In “Ways of Seeing,” art historian John Berger’s criticism of the insipid Western gaze upon art and advertising, he proclaims, “The spectator-buyer is meant to envy herself as she will become if she buys the product. She is meant to imagine herself transformed by the product into an object of envy for others, an envy which will then justify her loving herself.” He continues, “The happiness of being envied is glamour.” The glamour is an illusion, manufactured by advertisers- in this case, editors paid by advertisers- so that consumers seek to buy into a fantasy, that a product will make them this or that, and ultimately, well-liked. Example A: “Super Normal Super Models.”

Enchantment can be a beautiful thing, when material is worthy, and fantastic in the most fantasy-inducing of ways. Supermodels in F/W 2007 Prada in a rehab clinic, faceless bodies in slip dresses floating in a half-lit pool at midnight, puritanic angels in aprons and lace, worshipping robots: these are fantasies, often macabre, always inspiring, figments of an imagination dreamt up by aesthetes that create images that remain etched in memories, defying trends and moments to become near iconography. They are stories, cinema for the page, the realization of nightmares, of journal entries hidden behind locks and under beds and scribbled in only when the lights are out and the flashlight’s on and Radiohead is playing for the most melancholy of feelings.

A gaggle of popular babes in sweatshirts on a parking lot curb, or lined up in Calvin Klein briefs against a chain-link fence?

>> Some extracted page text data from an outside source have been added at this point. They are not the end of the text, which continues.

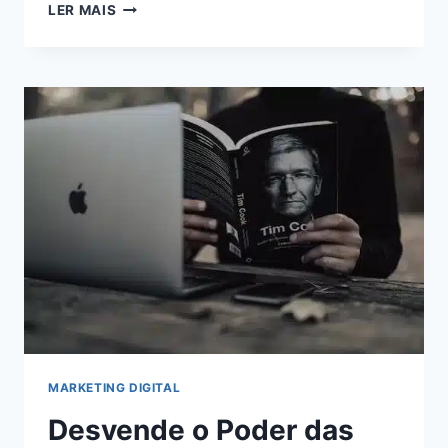
MONETIZAÇÃO
LER MAIS
ONLINE:
AUMENTE
SUA
RECEITA
AO
MÁXIMO
COM
O
ADSTERRA
MARKETING DIGITAL
Desvende o Poder das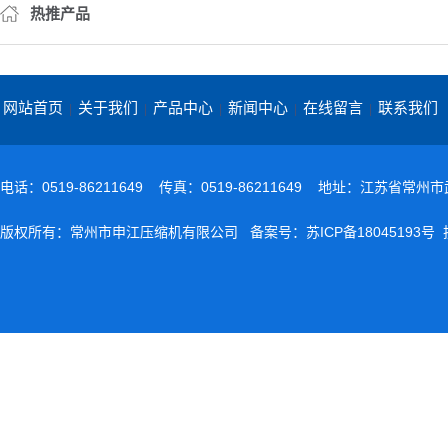
热推产品
网站首页
关于我们
产品中心
新闻中心
在线留言
联系我们
|
|
|
|
|
电话：0519-86211649 传真：0519-86211649 地址：江苏省常
版权所有：常州市申江压缩机有限公司 备案号：
苏ICP备18045193号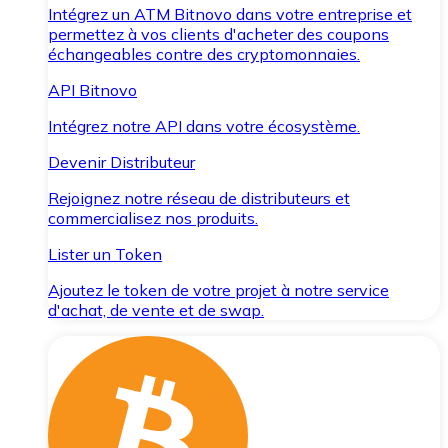
Intégrez un ATM Bitnovo dans votre entreprise et
permettez à vos clients d'acheter des coupons
échangeables contre des cryptomonnaies.
API Bitnovo
Intégrez notre API dans votre écosystème.
Devenir Distributeur
Rejoignez notre réseau de distributeurs et
commercialisez nos produits.
Lister un Token
Ajoutez le token de votre projet à notre service
d'achat, de vente et de swap.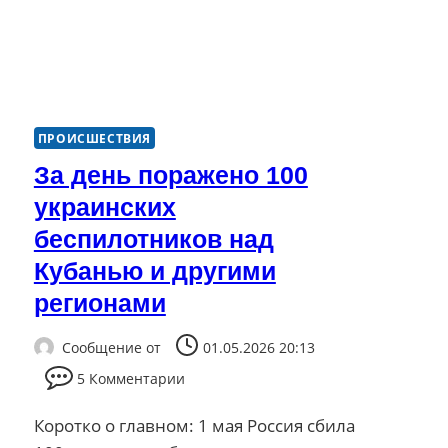
ПРОИСШЕСТВИЯ
За день поражено 100
украинских
беспилотников над
Кубанью и другими
регионами
Сообщение от
01.05.2026 20:13
5 Комментарии
Коротко о главном: 1 мая Россия сбила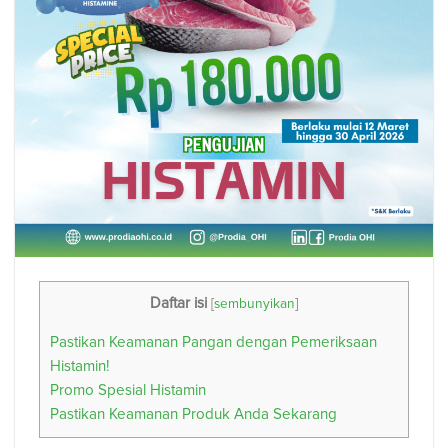
Daftar isi
[
sembunyikan
]
Pastikan Keamanan Pangan dengan Pemeriksaan
Histamin!
Promo Spesial Histamin
Pastikan Keamanan Produk Anda Sekarang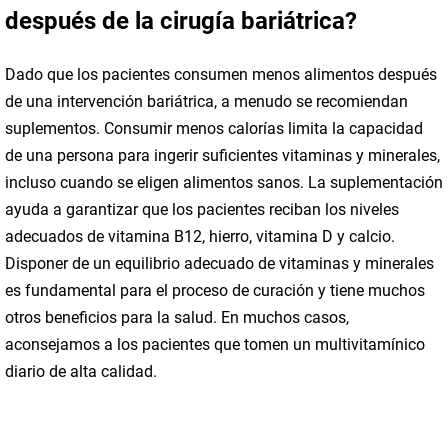
después de la cirugía bariátrica?
Dado que los pacientes consumen menos alimentos después
de una intervención bariátrica, a menudo se recomiendan
suplementos. Consumir menos calorías limita la capacidad
de una persona para ingerir suficientes vitaminas y minerales,
incluso cuando se eligen alimentos sanos. La suplementación
ayuda a garantizar que los pacientes reciban los niveles
adecuados de vitamina B12, hierro, vitamina D y calcio.
Disponer de un equilibrio adecuado de vitaminas y minerales
es fundamental para el proceso de curación y tiene muchos
otros beneficios para la salud. En muchos casos,
aconsejamos a los pacientes que tomen un multivitamínico
diario de alta calidad.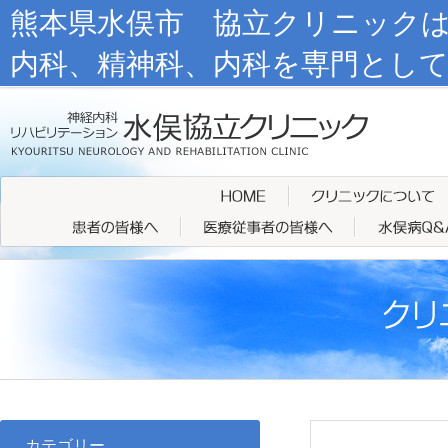
熊本県水俣市 協立クリニック
内科、精神科、内科を専門とし
カテゴリー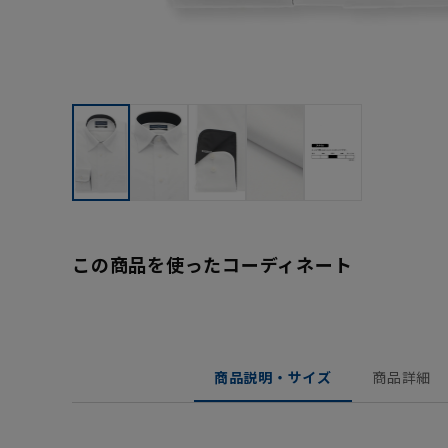
この商品を使ったコーディネート
商品説明・サイズ
商品詳細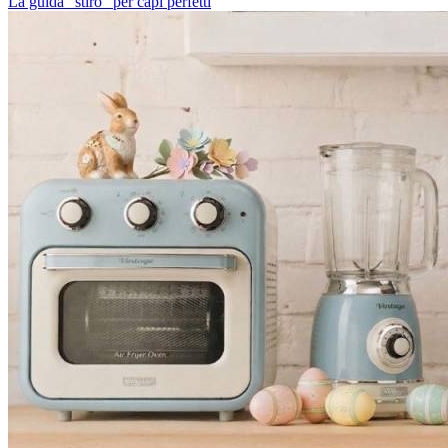
La guida "stiro" per capi perfetti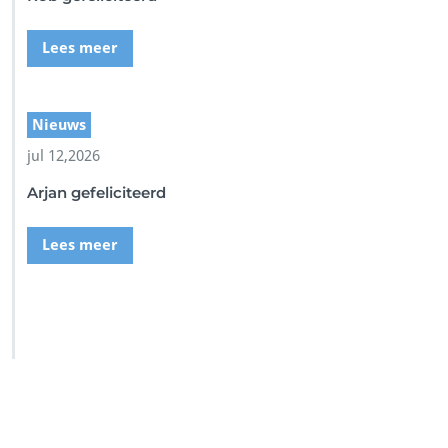
Lees meer
Nieuws
jul 12,2026
Arjan gefeliciteerd
Lees meer
SSI Duikschool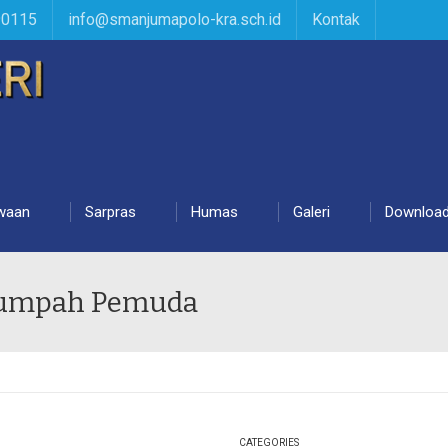
90115
info@smanjumapolo-kra.sch.id
Kontak
waan
Sarpras
Humas
Galeri
Downloa
 Sumpah Pemuda
CATEGORIES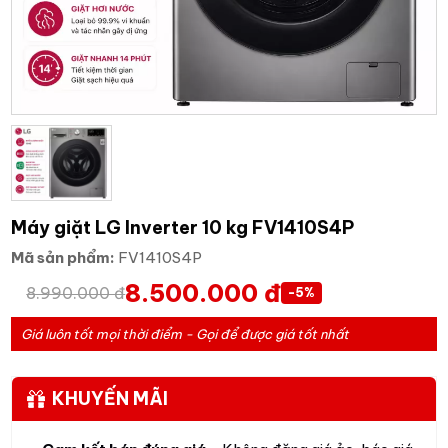
Máy giặt LG Inverter 10 kg FV1410S4P
Mã sản phẩm:
FV1410S4P
8.500.000 đ
8.990.000 đ
-5%
Giá luôn tốt mọi thời điểm - Gọi để được giá tốt nhất
KHUYẾN MÃI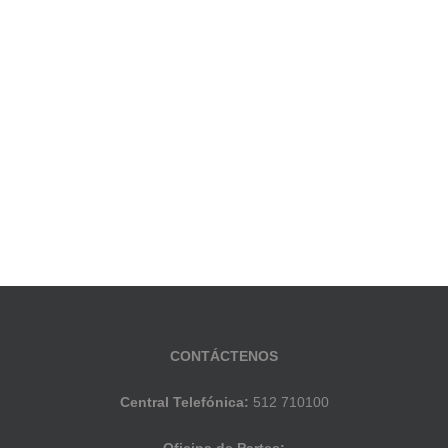
CONTÁCTENOS
Central Telefónica:
512 710100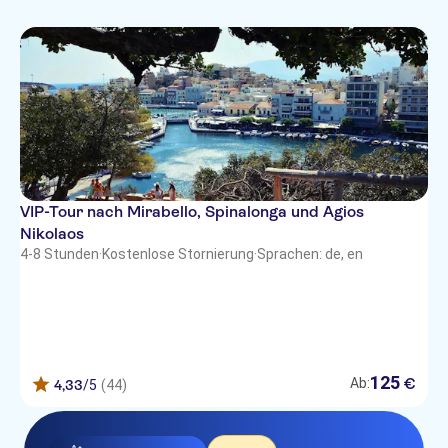
Aloe Boutique Anissaras
Pela Maria
Horizon Beach Hotel Stalis
Galaxy Villas
Mediterraneo
VIP-Tour nach Mirabello, Spinalonga und Agios
Porto Plazza
Nikolaos
4-8 Stunden
·
Kostenlose Stornierung
·
Sprachen: de, en
Matheo Villas & Suites Mallia
CASA BLU
Galaxy Hotel Iraklio
Golden Bay Gournes
125
€
Ab:
4,33
/5
(44)
Balsamico Traditional Suites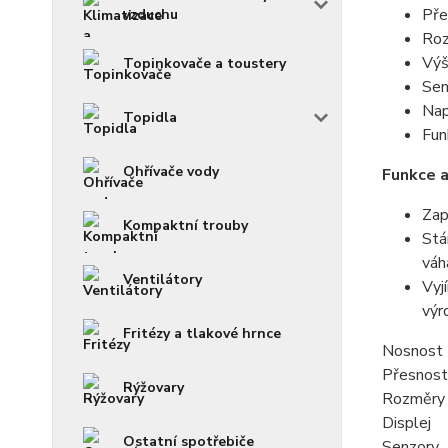
Pře
vzduchu
Roz
Výš
Topinkovače a toustery
Sen
Nap
Topidla
Fun
Ohřívače vody
Funkce 
Zap
Kompaktní trouby
Stá
váh
Ventilátory
Vyj
výr
Fritézy a tlakové hrnce
Nosnost
Přesnos
Rýžovary
Rozměry 
Displej 
Ostatní spotřebiče
Senzory 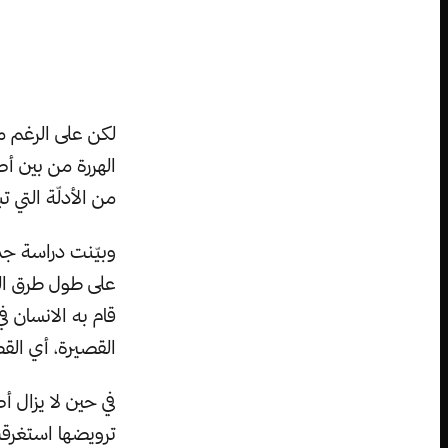
لكن على الرغم من
الهررة من بين أ
من الأدلّة التي ت
وبيّنت دراسة ج
على طول طرق الت
قام به الانسان ف
القصيرة، أي القط
في حين لا يزال أ
ترويضها استغرقت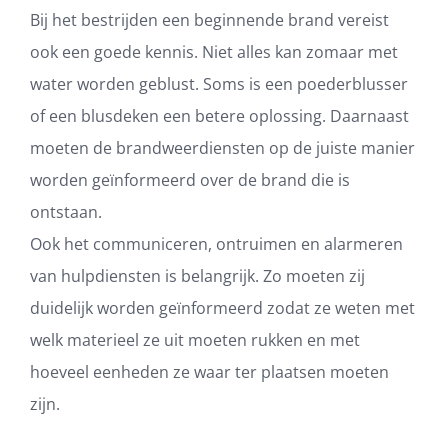
Bij het bestrijden een beginnende brand vereist
ook een goede kennis. Niet alles kan zomaar met
water worden geblust. Soms is een poederblusser
of een blusdeken een betere oplossing. Daarnaast
moeten de brandweerdiensten op de juiste manier
worden geïnformeerd over de brand die is
ontstaan.
Ook het communiceren, ontruimen en alarmeren
van hulpdiensten is belangrijk. Zo moeten zij
duidelijk worden geïnformeerd zodat ze weten met
welk materieel ze uit moeten rukken en met
hoeveel eenheden ze waar ter plaatsen moeten
zijn.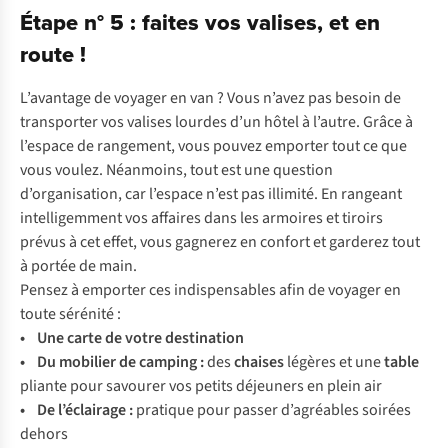
Étape n° 5 : faites vos valises, et en
route !
L’avantage de voyager en van ? Vous n’avez pas besoin de
transporter vos valises lourdes d’un hôtel à l’autre. Grâce à
l’espace de rangement, vous pouvez emporter tout ce que
vous voulez. Néanmoins, tout est une question
d’organisation, car l’espace n’est pas illimité. En rangeant
intelligemment vos affaires dans les armoires et tiroirs
prévus à cet effet, vous gagnerez en confort et garderez tout
à portée de main.
Pensez à emporter ces indispensables afin de voyager en
toute sérénité :
• Une
carte de votre destination
• Du
mobilier de camping
:
des
chaises
légères et une
table
pliante pour savourer vos petits déjeuners en plein air
• De l’
éclairage
:
pratique pour passer d’agréables soirées
dehors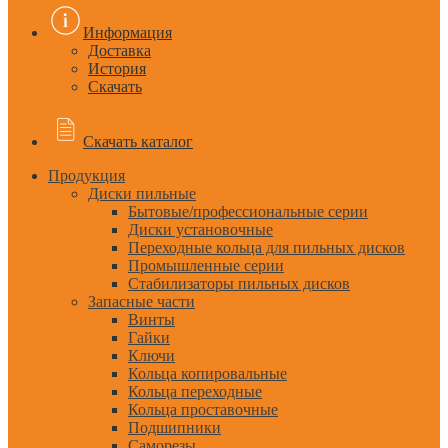
Информация
Доставка
История
Скачать
Скачать каталог
Продукция
Диски пильные
Бытовые/профессиональные серии
Диски установочные
Переходные кольца для пильных дисков
Промышленные серии
Стабилизаторы пильных дисков
Запасные части
Винты
Гайки
Ключи
Кольца копировальные
Кольца переходные
Кольца проставочные
Подшипники
Саморезы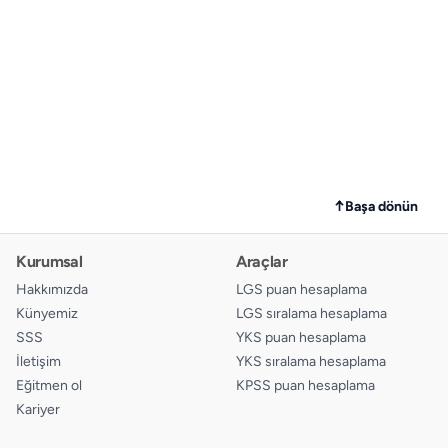
↑
Başa dönün
Kurumsal
Araçlar
Hakkımızda
LGS puan hesaplama
Künyemiz
LGS sıralama hesaplama
SSS
YKS puan hesaplama
İletişim
YKS sıralama hesaplama
Eğitmen ol
KPSS puan hesaplama
Kariyer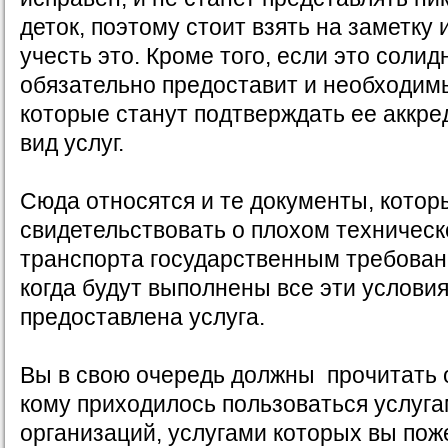
деток, поэтому стоит взять на заметку 
учесть это. Кроме того, если это солид
обязательно предоставит и необходим
которые станут подтверждать ее аккр
вид услуг.
Сюда относятся и те документы, котор
свидетельствовать о плохом техническ
транспорта государственным требовани
когда будут выполнены все эти услови
предоставлена услуга.
Вы в свою очередь должны прочитать 
кому приходилось пользоваться услуга
организаций, услугами которых вы пож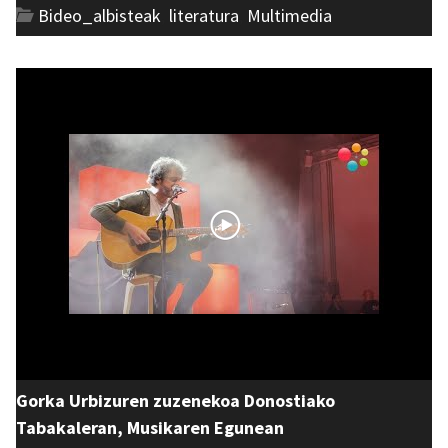
Bideo_albisteak
,
literatura
,
Multimedia
Gorka Urbizuren zuzenekoa Donostiako
Tabakaleran, Musikaren Egunean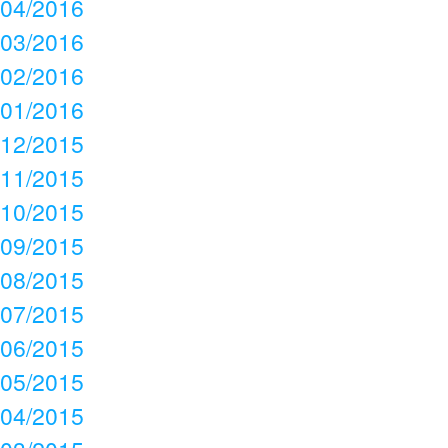
04/2016
03/2016
02/2016
01/2016
12/2015
11/2015
10/2015
09/2015
08/2015
07/2015
06/2015
05/2015
04/2015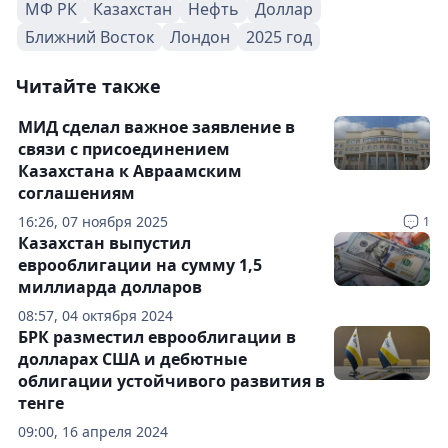
МФ РК
Казахстан
Нефть
Доллар
Ближний Восток
Лондон
2025 год
Читайте также
МИД сделал важное заявление в
связи с присоединением
Казахстана к Авраамским
соглашениям
16:26, 07 ноября 2025
1
Казахстан выпустил
еврооблигации на сумму 1,5
миллиарда долларов
08:57, 04 октября 2024
БРК разместил еврооблигации в
долларах США и дебютные
облигации устойчивого развития в
тенге
09:00, 16 апреля 2024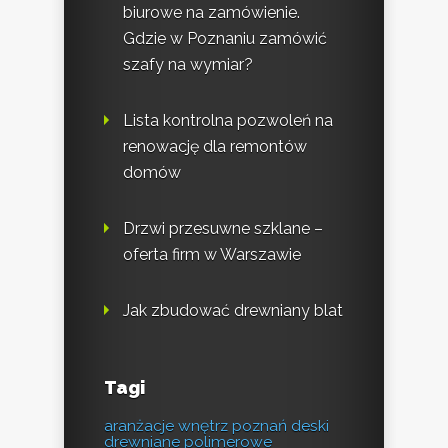
biurowe na zamówienie.
Gdzie w Poznaniu zamówić
szafy na wymiar?
Lista kontrolna pozwoleń na
renowację dla remontów
domów
Drzwi przesuwne szklane –
oferta firm w Warszawie
Jak zbudować drewniany blat
Tagi
aranżacje wnętrz poznań
deski
drewniane polimerowe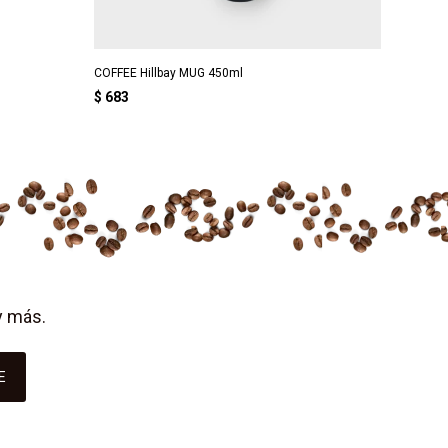
COFFEE Hillbay MUG 450ml
TERMO E
$
683
$
683
y más.
E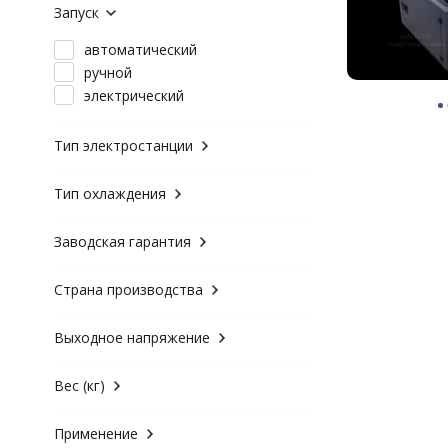
Запуск
автоматический
ручной
электрический
Тип электростанции
Тип охлаждения
Заводская гарантия
Страна производства
Выходное напряжение
Вес (кг)
Применение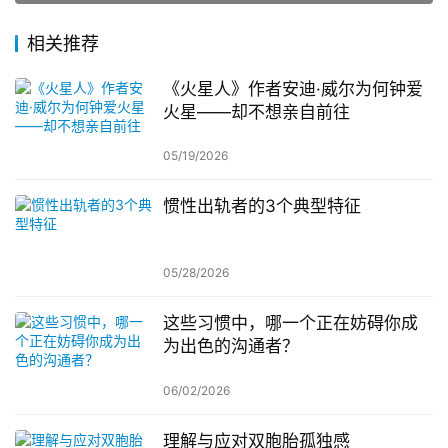
相关推荐
《火星人》作者安迪·威尔为何钟爱
火星——却不想亲自前往
05/19/2026
惯性出轨者的3个典型特征
05/28/2026
这些习惯中，哪一个正在妨碍你成
为出色的沟通者？
06/02/2026
理解与应对双胞胎孤独感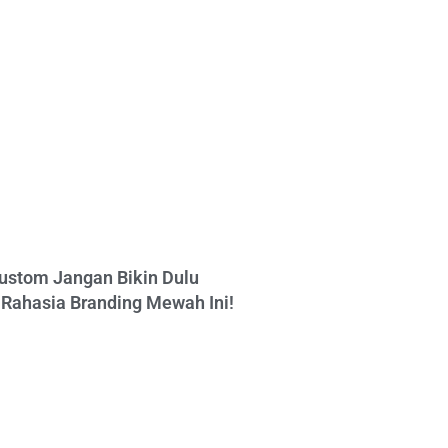
ustom Jangan Bikin Dulu
Rahasia Branding Mewah Ini!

That’s regurgitation, a fashion algorithm formulated for the masses, easily digested, requiring little critical thought, because doesn’t Raquel look just so in a fuzzy cardigan? *Fills online shopping cart with thick wool socks and miniskirts.*

Open your eyes to the transparency. Fashion is a machine. Don’t be a pawn.

Photo from W’s September issue, photographed by Mert and Marcus, styled by Edward Enninful.